We consider studying the dataset size lower bounds (R1, M1) out-of-scope but highlight that our method transfers well to other datasets (as shown by our experiments) such that it can be evaluated on smaller datasets without retraining. Regarding the possible application on non-chest X-ray images (R1), we see huge potential for modalities where abnormalities can be assigned to meaningful regions (e.g., abdominal CTs). In contrast, the application might be limited for other modalities. We will add this to the discussion section.

While we agree that abnormalities happen in different pathology regions (R3), our work focuses on a data-driven approach to finding relevant correlations automatically.




Post-rebuttal Meta-Reviews

Meta-review # 1 (Primary)

  • Please provide your assessment of the paper taking all information into account, including rebuttal. Highlight the key strengths and weaknesses of the paper, clarify how you reconciled contrasting review comments and scores, indicate if concerns were successfully addressed in the rebuttal, and provide a clear justification of your decision. If you disagree with some of the (meta)reviewer statements, you can indicate so in your meta-review. Please make sure that the authors, program chairs, and the public can understand the reason for your decision.

    The authors have adequately addressed the concerns raised and have provided sufficient justification, clarifications, and additional insights. They acknowledge limitations and offer explanations, particularly regarding the handling of smaller pathologies and the evaluation strategy. They also emphasize the potential for future research and the transferability of their method to other datasets. With these revisions and the inclusion of the additional insights, the paper can make a valuable contribution to automatic pathology detection in medical imaging.



Meta-review #2

  • Please provide your assessment of the paper taking all information into account, including rebuttal. Highlight the key strengths and weaknesses of the paper, clarify how you reconciled contrasting review comments and scores, indicate if concerns were successfully addressed in the rebuttal, and provide a clear justification of your decision.
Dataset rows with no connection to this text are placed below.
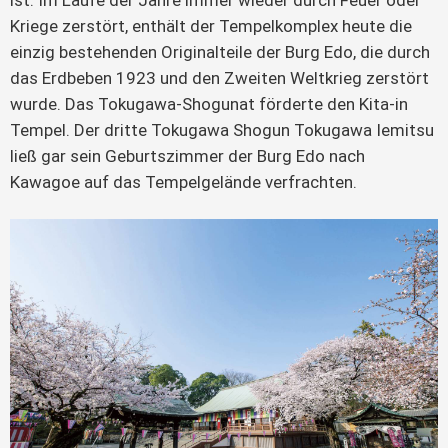
Kriege zerstört, enthält der Tempelkomplex heute die
einzig bestehenden Originalteile der Burg Edo, die durch
das Erdbeben 1923 und den Zweiten Weltkrieg zerstört
wurde. Das Tokugawa-Shogunat förderte den Kita-in
Tempel. Der dritte Tokugawa Shogun Tokugawa Iemitsu
ließ gar sein Geburtszimmer der Burg Edo nach
Kawagoe auf das Tempelgelände verfrachten.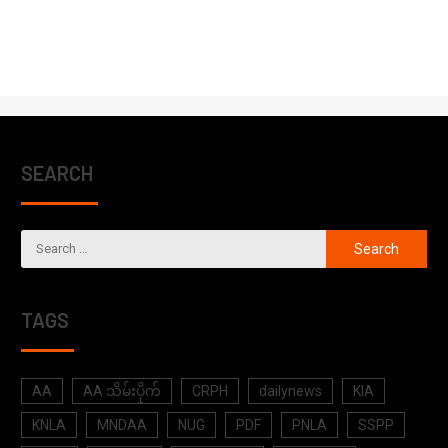
SEARCH
TAGS
AA
AA သိမ်းပိုက်
CRPH
dailynews
KIA
KNLA
MNDAA
NUG
PDF
PNLA
SSPP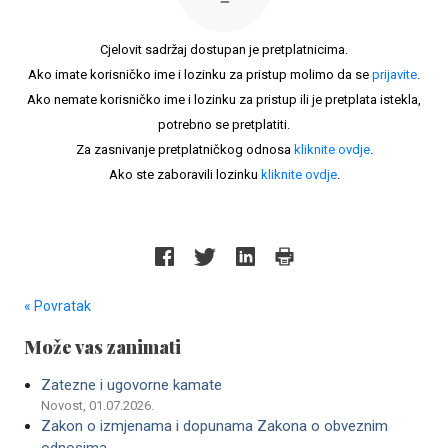
Cjelovit sadržaj dostupan je pretplatnicima.
Ako imate korisničko ime i lozinku za pristup molimo da se
prijavite
.
Ako nemate korisničko ime i lozinku za pristup ili je pretplata istekla,
potrebno se pretplatiti.
Za zasnivanje pretplatničkog odnosa
kliknite ovdje
.
Ako ste zaboravili lozinku
kliknite ovdje
.
« Povratak
Može vas zanimati
Zatezne i ugovorne kamate
Novost, 01.07.2026.
Zakon o izmjenama i dopunama Zakona o obveznim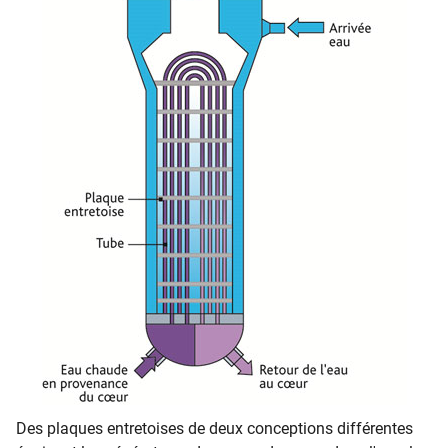
Des plaques entretoises de deux conceptions différentes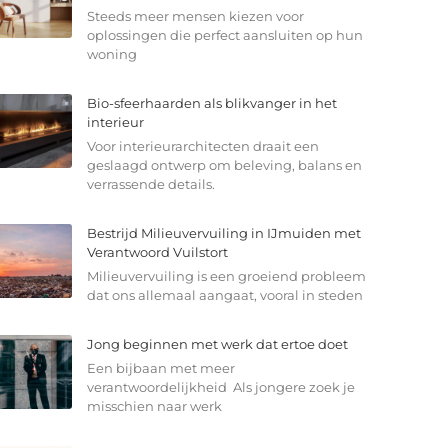
Steeds meer mensen kiezen voor
oplossingen die perfect aansluiten op hun
woning
Bio-sfeerhaarden als blikvanger in het
interieur
Voor interieurarchitecten draait een
geslaagd ontwerp om beleving, balans en
verrassende details.
Bestrijd Milieuvervuiling in IJmuiden met
Verantwoord Vuilstort
Milieuvervuiling is een groeiend probleem
dat ons allemaal aangaat, vooral in steden
Jong beginnen met werk dat ertoe doet
Een bijbaan met meer
verantwoordelijkheid Als jongere zoek je
misschien naar werk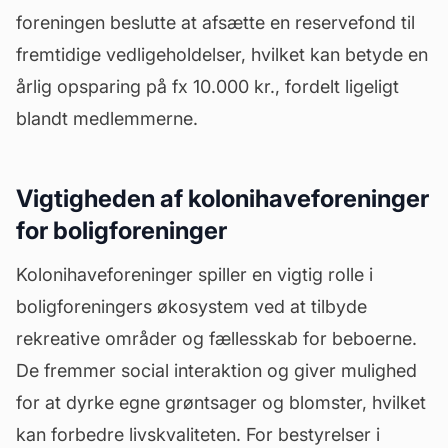
foreningen beslutte at afsætte en reservefond til
fremtidige vedligeholdelser, hvilket kan betyde en
årlig opsparing på fx 10.000 kr., fordelt ligeligt
blandt medlemmerne.
Vigtigheden af kolonihaveforeninger
for boligforeninger
Kolonihaveforeninger spiller en vigtig rolle i
boligforeningers økosystem ved at tilbyde
rekreative områder og fællesskab for beboerne.
De fremmer social interaktion og giver mulighed
for at dyrke egne grøntsager og blomster, hvilket
kan forbedre livskvaliteten. For bestyrelser i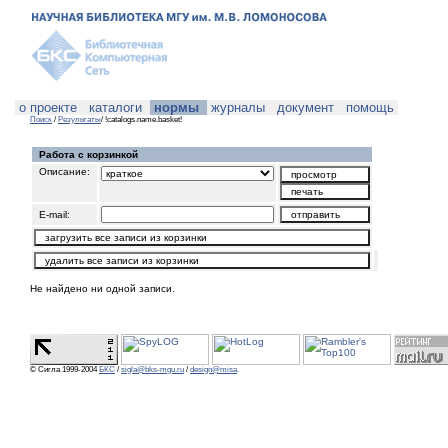
о проекте
каталоги
нормы
журналы
документ
помощь
Поиск
/
Результаты
/ !catalogs.name.basket!
Работа с корзинкой
Описание:
E-mail:
Не найдено ни одной записи.
© Сигла 1999-2004
БКС
/
sigla@bks-mgu.ru
/
design@misa
.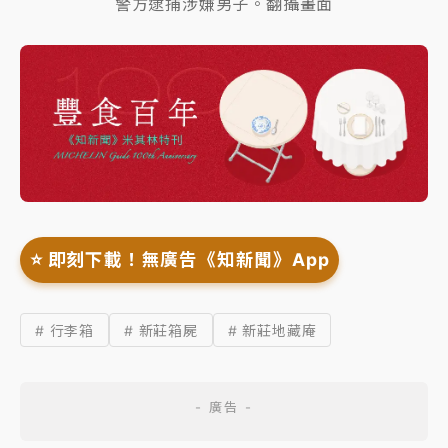
警方逮捕涉嫌男子。翻攝畫面
⭐️ 即刻下載！無廣告《知新聞》App
# 行李箱
# 新莊箱屍
# 新莊地藏庵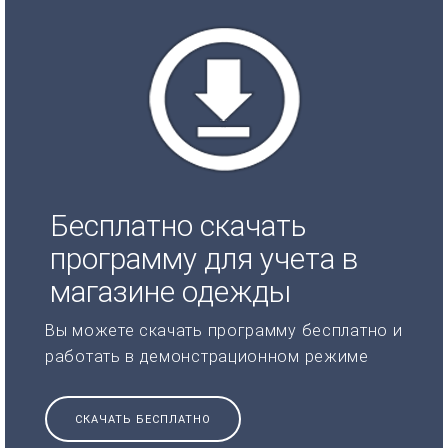
Бесплатно скачать
программу для учета в
магазине одежды
Вы можете скачать программу бесплатно и
работать в демонстрационном режиме
СКАЧАТЬ БЕСПЛАТНО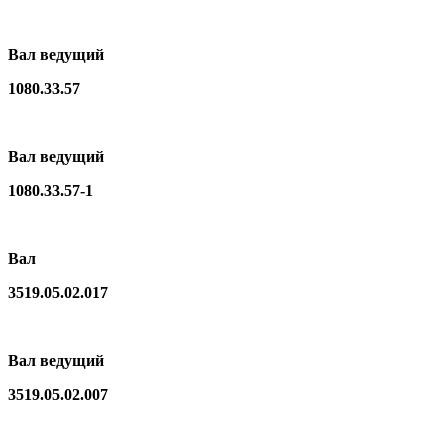
Вал ведущий
1080.33.57
Вал ведущий
1080.33.57-1
Вал
3519.05.02.017
Вал ведущий
3519.05.02.007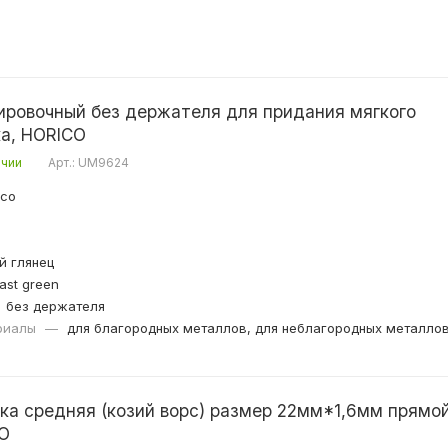
ровочный без держателя для придания мягкого
ка, HORICO
ичии
Арт.: UM9624
ico
й глянец
ast green
без держателя
риалы
—
для благородных металлов, для неблагородных металло
(козий ворс) размер 22мм*1,6мм прямой
CO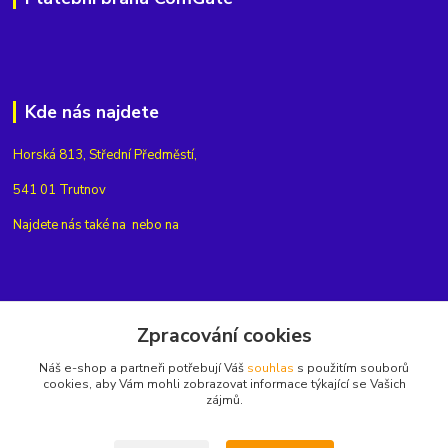
Kde nás najdete
Horská 813, Střední Předměstí,
541 01 Trutnov
Najdete nás také na
nebo na
Kontakty
Zpracování cookies
Náš e-shop a partneři potřebují Váš
souhlas
s použitím souborů
+420775654704
cookies, aby Vám mohli zobrazovat informace týkající se Vašich
zájmů.
info@eshop-rubin.cz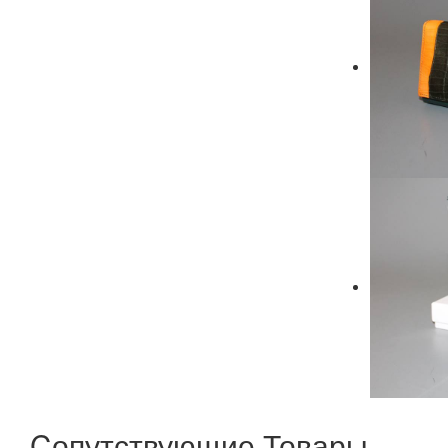
Cопутствующие Товары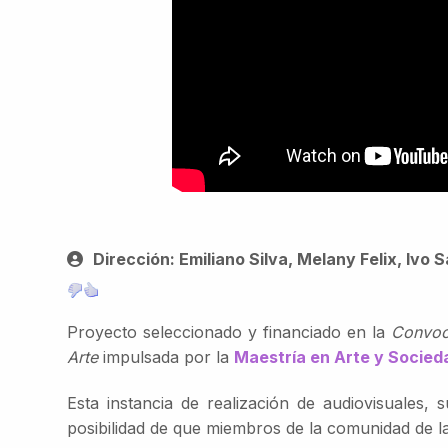
Dirección: Emiliano Silva, Melany Felix, Ivo 
Proyecto seleccionado y financiado en la
Convoca
Arte
impulsada por la
Maestría en Arte y Socied
Esta instancia de realización de audiovisuales, 
posibilidad de que miembros de la comunidad de l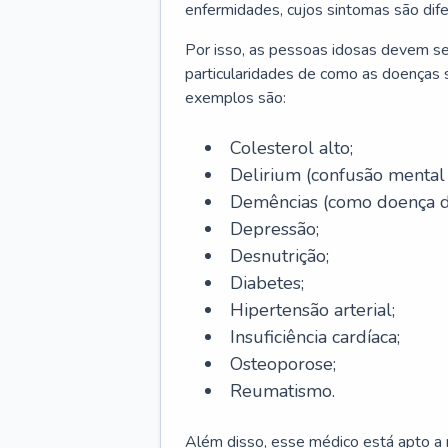
enfermidades, cujos sintomas são dif
Por isso, as pessoas idosas devem se
particularidades de como as doenças s
exemplos são:
Colesterol alto;
Delirium
(confusão mental
Demências (como doença d
Depressão;
Desnutrição;
Diabetes;
Hipertensão arterial;
Insuficiência cardíaca;
Osteoporose;
Reumatismo.
Além disso, esse médico está apto a r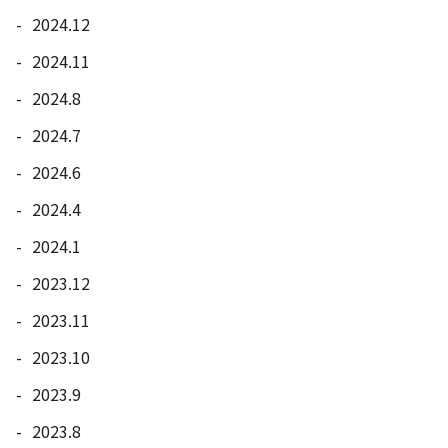
2024.12
2024.11
2024.8
2024.7
2024.6
2024.4
2024.1
2023.12
2023.11
2023.10
2023.9
2023.8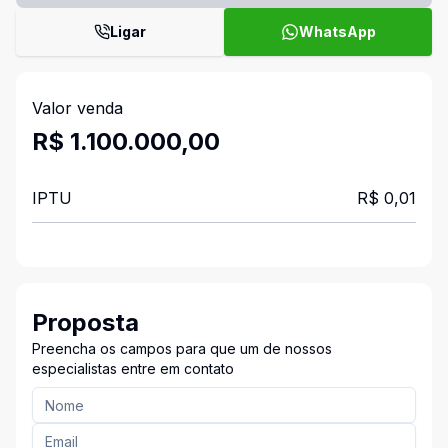
Ligar
WhatsApp
Valor venda
R$ 1.100.000,00
IPTU
R$ 0,01
Proposta
Preencha os campos para que um de nossos
especialistas entre em contato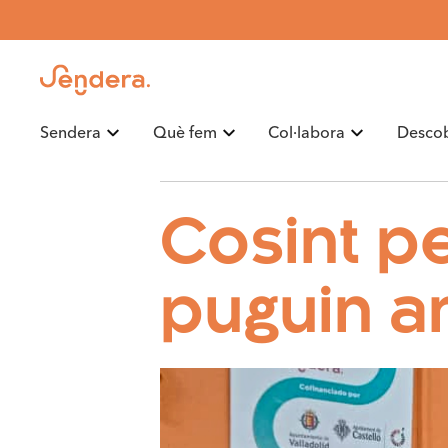
Sendera
Què fem
Col·labora
Descob
Blog
Revista
Memòries
Premsa
Cosint pe
puguin an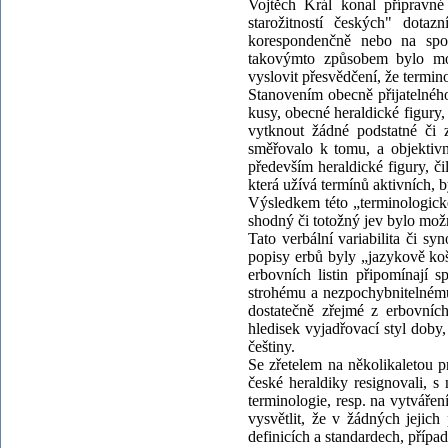
Vojtěch Král konal přípravné
starožitností českých" dota
korespondenčně nebo na spol
takovýmto způsobem bylo mož
vyslovit přesvědčení, že termi
Stanovením obecně přijatelného 
kusy, obecné heraldické figury,
vytknout žádné podstatné či 
směřovalo k tomu, a objektivn
především heraldické figury, či
která užívá termínů aktivních, 
Výsledkem této „terminologické
shodný či totožný jev bylo mož
Tato verbální variabilita či s
popisy erbů byly „jazykově koš
erbovních listin připomínají 
strohému a nezpochybnitelnému
dostatečně zřejmé z erbovních
hledisek vyjadřovací styl doby
češtiny.
Se zřetelem na několikaletou pr
české heraldiky resignovali, 
terminologie, resp. na vytvářen
vysvětlit, že v žádných jejich 
definicích a standardech, přípa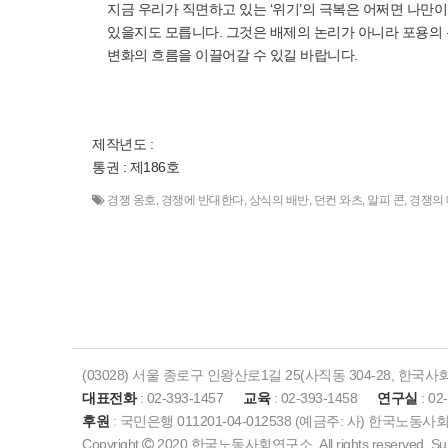
지금 우리가 직면하고 있는 ‘위기’의 극복은 어쩌면 나만
있을지도 모릅니다. 그것은 배제의 논리가 아니라 포용의
변화의 흐름을 이끌어갈 수 있길 바랍니다.
제작년도 :
통권 : 제186호
경쟁 옹호
,
경쟁에 반대한다
,
상식의 배반
,
던컨 와츠
,
알피 콘
,
경쟁의
(03028) 서울 종로구 인왕산로1길 25(사직동 304-28, 한국
대표전화
: 02-393-1457
교육
: 02-393-1458
연구실
: 02
후원
: 국민은행 011201-04-012538 (예금주: 사) 한국노동
Copyright
2020 한국노동사회연구소. All rights reserved. Sup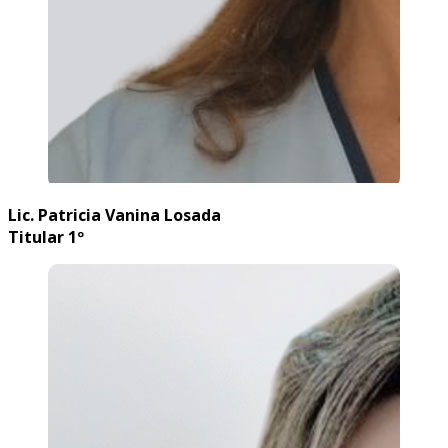
Lic. Patricia Vanina Losada
Titular 1º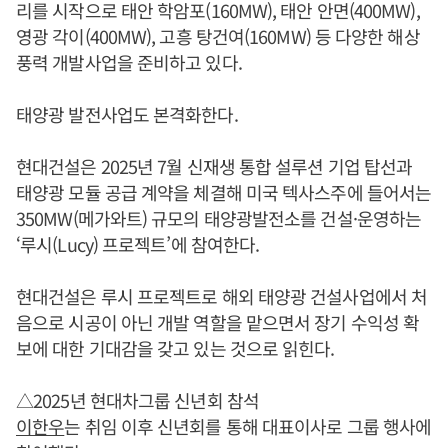
리를 시작으로 태안 학암포(160MW), 태안 안면(400MW),
영광 각이(400MW), 고흥 탕건여(160MW) 등 다양한 해상
풍력 개발사업을 준비하고 있다.
태양광 발전사업도 본격화한다.
현대건설은 2025년 7월 신재생 통합 설루션 기업 탑선과
태양광 모듈 공급 계약을 체결해 미국 텍사스주에 들어서는
350MW(메가와트) 규모의 태양광발전소를 건설·운영하는
‘루시(Lucy) 프로젝트’에 참여한다.
현대건설은 루시 프로젝트로 해외 태양광 건설사업에서 처
음으로 시공이 아닌 개발 역할을 맡으면서 장기 수익성 확
보에 대한 기대감을 갖고 있는 것으로 읽힌다.
△2025년 현대차그룹 신년회 참석
이한우
는 취임 이후 신년회를 통해 대표이사로 그룹 행사에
If you disagree with some of the (meta)reviewer statements, you can indicate so in your meta-review. Please make sure that the authors, program chairs, and the public can understand the reason for your decision.

    After reading all the comments from reviewers and my personal reading, although the reviewers agreed that this idea might be interesting, there are still remaining questions to be addressed regarding the evaluation and experimental setting. In addition, the clinical utility should be considered even for a methodology paper. Overall, I feel the weakness of this paper is over the merits.



Meta-review #3

  • Please provide your assessment of the paper taking all information into account, including rebuttal. Highlight the key strengths and weaknesses of the paper, clarify how you reconciled contrasting review comments and scores, indicate if concerns were successfully addressed in the rebuttal, and provide a clear justification of your decision. If you disagree with some of the (meta)reviewer statements, you can indicate so in your meta-review. Please make sure that the authors, program chairs, and the public can understand the reason for your decision.

    This paper proposes a pathology detection method based on anatomic annotations for automatic interpretation of chest X-rays. The idea of this paper is novel and the performance is improved compared to other methods. It shows potential for future research in automatic pathology detection. In terms of response, the author effectively answered the questions raised by reviewers and meta reviewers, including clarifying limitations, evaluation details, clinical feasibility, etc.